Simply more of what we’ve come to expect from Obama and his predecessors.
March 13, 2009
Plenty of folks are quite concerned about the Anti-Counterfeiting Trade Agreement (ACTA) negotiations are being negotiated in secret. This is a treaty that (from the documents that have leaked so far) is quite troubling. It likely will effectively require various countries, including the US, to update copyright laws in a draconian manner. Furthermore, the negotiators have met with entertainment industry representatives multiple times, and there are indications that those representatives have contributed language and ideas to the treaty. But, the public? The folks actually impacted by all of this? We’ve been kept in the dark, despite repeated requests for more information. So far, the response from the government had been “sorry, we always negotiate these things in secret, so we’ll keep doing so.” At one point, even the ACTA negotiators held a closed-door meeting and then released a press release saying they discussed being more transparent, but haven’t actually followed through.
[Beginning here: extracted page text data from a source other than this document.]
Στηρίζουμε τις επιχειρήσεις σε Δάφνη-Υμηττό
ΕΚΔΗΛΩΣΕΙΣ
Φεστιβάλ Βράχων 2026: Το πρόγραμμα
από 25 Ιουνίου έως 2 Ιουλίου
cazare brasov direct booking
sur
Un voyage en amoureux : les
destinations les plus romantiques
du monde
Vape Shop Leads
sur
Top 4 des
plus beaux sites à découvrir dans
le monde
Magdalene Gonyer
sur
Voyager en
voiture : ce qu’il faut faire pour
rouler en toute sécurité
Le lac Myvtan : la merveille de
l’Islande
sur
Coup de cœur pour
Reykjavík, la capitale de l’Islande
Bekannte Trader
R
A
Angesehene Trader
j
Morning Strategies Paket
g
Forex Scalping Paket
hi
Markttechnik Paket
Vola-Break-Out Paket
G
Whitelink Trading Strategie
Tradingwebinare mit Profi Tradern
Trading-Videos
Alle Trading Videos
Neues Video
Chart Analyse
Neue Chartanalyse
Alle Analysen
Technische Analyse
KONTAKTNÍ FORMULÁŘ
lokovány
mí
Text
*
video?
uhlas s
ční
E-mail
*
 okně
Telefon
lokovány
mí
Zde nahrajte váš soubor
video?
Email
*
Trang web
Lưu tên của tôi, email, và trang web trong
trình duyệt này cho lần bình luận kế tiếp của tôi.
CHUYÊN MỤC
When the Obama administration took over, there was a public stance that this administration was going to be more transparent — especially with regards to things like Freedom of Information Act requests. The nonprofit group Knowledge Ecology International took that to heart and filed an FOIA request to get more info on ACTA. The US Trade Representative’s Office responded denying the request, saying that the information was “classified in the interest of national security pursuant to Executive Order 12958.” This is a treaty about changing copyright law, not sending missiles somewhere. To claim that it’s a national security matter is just downright scary. As KEI points out, the text of the documents requested have been available to tons of people, including more than 30 governments around the world and lobbyists from the entertainment industry, pharma industry and publishing industry.
But when the public asks for them, we’re told they’re state secrets? This is transparency? This is openness?
As Declan McCullagh points out at News.com, Executive Order 12958 only allows material to be classified if revealing it would do “damage to the national security and the original classification authority is able to identify or describe the damage.” Can the US Trade Representative please describe the damage to national security if the public gets to see what’s being proposed that would require governments around the country to enact significantly more draconian intellectual property laws?